The second of these international essays examines the decline of the sense of the importance of individual human rights in themselves, that single most important of all the ideas which Europe has, at her best, proposed to the world. Many, perhaps most, of us who would be classed as liberal progressives may have a rather simplified view of the universal applicability in all times and places of that key European idea. It is nevertheless chilling to recognise how much in some parts of the world the idea of individual human rights has been swept aside on the grounds that traditional cultural integrity must override it (so women must continue to suffer involuntary circumcision); or because the needs of new-nation-building must be paramount, however much individuals are denied rights in the process.
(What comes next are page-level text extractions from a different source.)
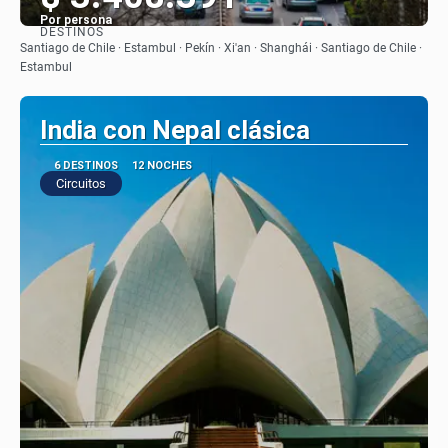
Por persona
DESTINOS
Ver
Santiago de Chile · Estambul · Pekín · Xi'an · Shanghái · Santiago de Chile ·
Estambul
India con Nepal clásica
6 DESTINOS
12 NOCHES
Circuitos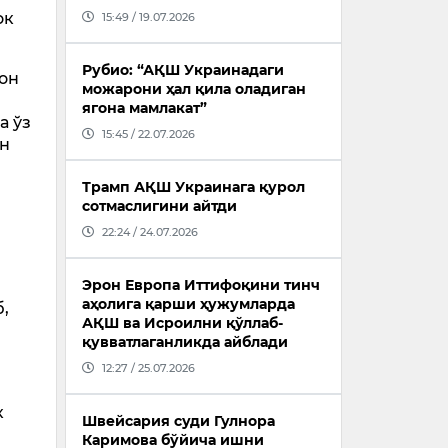
ок
15:49 / 19.07.2026
Рубио: “АҚШ Украинадаги
он
можарони ҳал қила оладиган
ягона мамлакат”
а ўз
15:45 / 22.07.2026
ан
Трамп АҚШ Украинага қурол
сотмаслигини айтди
22:24 / 24.07.2026
Эрон Европа Иттифоқини тинч
аҳолига қарши ҳужумларда
,
АҚШ ва Исроилни қўллаб-
қувватлаганликда айблади
12:27 / 25.07.2026
к
Швейсария суди Гулнора
Каримова бўйича ишни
It is a sad irony that some people in the West too have lost patience with the principle of individual rights, having decided that it is too often made the justification and exuse for unbridled commercial competition and its twin, consumerism.
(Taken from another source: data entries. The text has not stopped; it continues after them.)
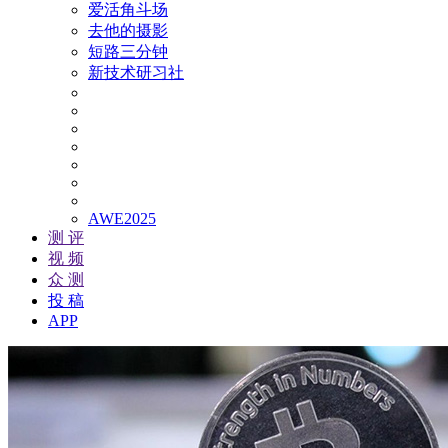
爱活角斗场
去他的摄影
短路三分钟
新技术研习社
AWE2025
测 评
视 频
众 测
投 稿
APP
There is another way of cutting this kind of cake which these essays bring out very clearly. At first the cut might seem to fall so as to distinguish between laws which have primarily an individual and those which have a community focus. More than one author, inevitably, quotes Mill on the need to keep laws to the minimum required to protect us from others and others from us. So we agree to be ordered to drive on a particular side of the road. Or we have rights against our neighbour incommoding us by blocking our drive, and he against us. But even this minimum-based kind of law often has a community basis, as with regulations against many kinds of pollution, from that of rivers by industrial firms to noise pollution of a neighbourhood at night. I put the fashionable phrase in inverted commas because it is a typical linguistic, abstract and polysyllabic distortion which reveals a distortion of thought - as does nuclear-free zone when what is meant is a zone run by a Council which is opposed to nuclear weapons - whose freedom will certainly not be recognised if the bomb is ever dropped; or like that appalling conflation positive discrimination; or like direct action to mean by-passing the processes of democratic discussion by the use of violence. To put it mildly, such solecisms cloud public debate on important matters.